Bugün geldikleri noktayı kendilerinin bile hayal edebildiğini sanmıyorum. Hırsızlık yaparken yakalanan bir kısım siyasal İslamcılar kendilerini kurtarmak için, vesayetçi Ergenekon’a sığındı. Ve kumpas oldu bir anda her şey.
O zaman “bir kısım çete“ diyerek bu işten yırtabilir miyiz diyenler, bugün “Ergenekon’da her şey kumpastı“ diyerek, kendilerini yargılayanları yargılayıp, geçici ittifak döneminin sonunda iktidara doğru yürüyorlar.
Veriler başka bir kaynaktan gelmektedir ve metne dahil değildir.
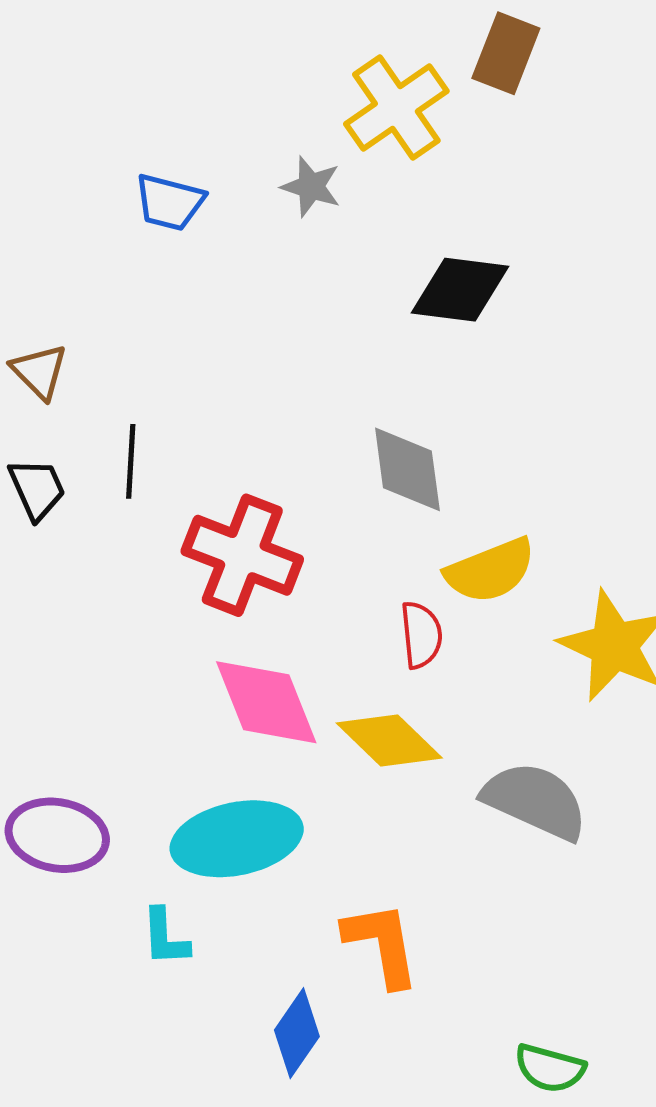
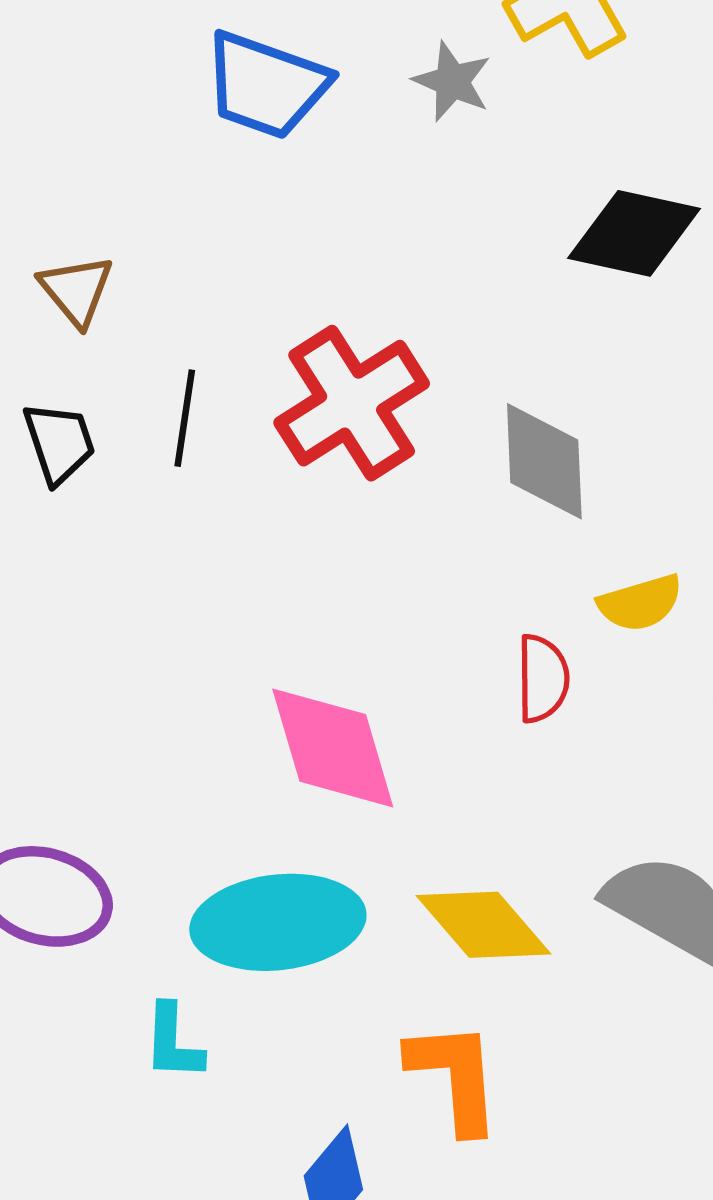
blue trapezoid: (170, 202) -> (266, 85), size x1.4
red cross: (242, 555) -> (352, 403), moved, turned 31
yellow semicircle: (490, 571) -> (640, 603), size x0.7
yellow diamond: (389, 740) -> (483, 925), moved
KARANLIK İLİŞKİLER, DERİN BAĞLANTILAR
Gazetecinin birçok haber kaynağı olabilir, doğaldır. Bir yabancı ülkede güvenlik görevlisi olarak görev yapan sürekli irtibatta olduğu, resmi görevinin dışında başka özel görevleri de olduğu anlaşılan, bir kişiden bir e-mail alıyor bu karanlık yazar. Danıştay saldırısını düzenleyen Alpaslan Arslan’ın tesadüfen görevli polisler tarafından nasıl yakalandığının ayrıntılı olarak anlatıldığı e-mailde devamla şunlar yazılıdır aynen: “Bu arada Alparslan Arslan’ı Veli Küçük’ün azmettirdiği yönünde maalesef ciddi bulgular da var.”
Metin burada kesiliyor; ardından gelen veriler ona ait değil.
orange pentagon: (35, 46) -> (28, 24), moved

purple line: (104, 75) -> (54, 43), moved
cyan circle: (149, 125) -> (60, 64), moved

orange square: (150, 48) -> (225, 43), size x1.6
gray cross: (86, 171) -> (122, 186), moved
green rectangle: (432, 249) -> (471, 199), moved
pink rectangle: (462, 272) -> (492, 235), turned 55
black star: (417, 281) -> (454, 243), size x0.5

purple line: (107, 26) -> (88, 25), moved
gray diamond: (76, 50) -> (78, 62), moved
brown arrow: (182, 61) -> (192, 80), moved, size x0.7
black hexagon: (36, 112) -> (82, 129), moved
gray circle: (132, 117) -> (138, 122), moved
Aynı e-mailde Albay Dursun Çiçek’le ilgili olarak ise, “imza gerçekten de kendisine aitmiş, bundan emin olabilirsin” ibareleri de yer almaktadır. Kahramanımız önceden de bu bilgilere sahiptir zaten. Bu “yüzden devlet içindeki çete” diyerek olayı küçültmeye çalışmıştır.
Peki bu karanlık adamın bağlantıları sadece ulusal düzeyde miydi ? Aynı davada yargılandığı gazeteciden öğreniyoruz ilişki ağının ülkeyle sınırlı olmadığını. “İçeriye alınmasının sebebi gazetecilik değil, servislerle bağlantısı var.” diyen kişiye karşı, “evet evet, özellikle ….. (Devleti) ile” diyor. Tam da burada “Peki hangi devlet bu?” sorusunu sorma hakkı doğar mı?
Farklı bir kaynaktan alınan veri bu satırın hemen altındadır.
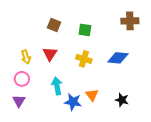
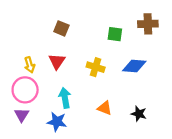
green square: (85, 30) -> (115, 34), moved
pink circle: (22, 79) -> (25, 90), size x1.5
orange triangle: (92, 95) -> (105, 108), turned -32
blue star: (73, 102) -> (57, 122), moved

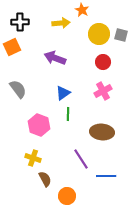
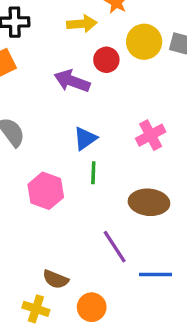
red circle: (103, 62) -> (106, 60), moved
yellow cross: (33, 158) -> (36, 309), moved
brown semicircle: (45, 179) -> (56, 279), turned 140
Karanlık yazarın yerel derin bağlantılarına ilişkin de o kadar kanıt var ki ortada. Uzağa gitmeye hiç gerek yok. Kendi el yazısı notu var en başta. Bir şahısla ilgili olarak ajandasına şunları yazıyor: “Söyledim MİT araştırdı, Ermeni dönmesiymiş” diyor. Bir şahsın araştırılmasını MİT’ten isteyebilecek kadar derin bağlantılara da sahiptir. Kaldı ki kimsenin kökeni kimseyi ilgilendirmez. O da ayrı konu. Bunlar sadece küçük birer örnek.
Dayısının oğlunu, Mikdat Alpay ile ilişkilerini ve daha başka derin bağlantılarını da yazarız zamanı gelince. Sağlık Meslek Lisesi mezunu, iyi bir eğitim alamamış, yabancı dil bilmeyen birinin o kitapları nasıl yazdığını, bir kısmının nasıl kendisine hazır olarak verildiğini de yazarız sırası gelince. Başkalarını yabancı dil bilmemekle suçlayan ünlü yazarımızın İngilizce bilgisi ise “live” kelimesinin anlamını bile arkadaşına soracak düzeyde. Kitaplarındaki yabancı kaynaklara yapılan atıflar nasıl olabiliyor siz düşünün artık.
Kendisine 7-8 Hasan Paşa denmesinin nedeni sadece ikisinin de Çorumlu olması değil anlayacağınız. Çorumlu olma meselesi de karışık biraz, şimdilik o konuya girmeye gerek yok. Zeki ve çalışkan biri, bu konuda gerçekten hakkını teslim etmek gerekiyor. Kendisine verilen “projeleri” gerçekleştirmek için aylarca evinden çıkmadan çalıştığı olmuştur. Hem derin bağlantıları konusunda, hem de medyanın psikolojik harekât merkezi olarak nasıl kullanılacağı konusunda da zeki ve çalışkandır.
Birçok kişi aslında kendisinin ne olduğunu çok iyi biliyor. Herkes susuyor. Şerrinden korktukları için susuyorlar. Bu günlerde siyasal İslamcı hırsızlık çetesi ile derin vesayetçi Ergenekon çetesi ittifak halinde. Kendilerini çok daha güçlü görüyorlar. Karanlık yazar, buradan aldığı cesaretle, bir dönem Peygambere ve sahabelere dil uzatmak cüretini bile gösterebiliyor(2) Acıdır ki ortalığı ayağa kaldırması gereken kesimlerden hiçbir ses çıkmıyor. Kendini dindar olarak tanımlayıp, Allah’a inandığını söyleyen ama firavunlarla birlikte hareket edenler her zaman olduğu gibi sus pus. Yaşanan durum; gizli ittifaklarının bir sonucu.
Herkes sussa biz susmayacağız! Tarih sussa, hakikat susmayacak! Onlar sanıyorlar ki, bizden kurtulsalar mesele kalmayacak.
Karanlık yazarın kendi tabiri ile “Devletin içindeki Ergenekon çetesi” ve bu çetenin psikolojik harekât merkezleri de gün gelecek herkesin anlayacağı şekilde ayan beyan ortaya çıkacak elbet. Gördük vicdanları yok. Özür bekleyecek halimiz de. Asıl tarihin azabından kurtulamayacaklar. Bundan emin olabilirsiniz.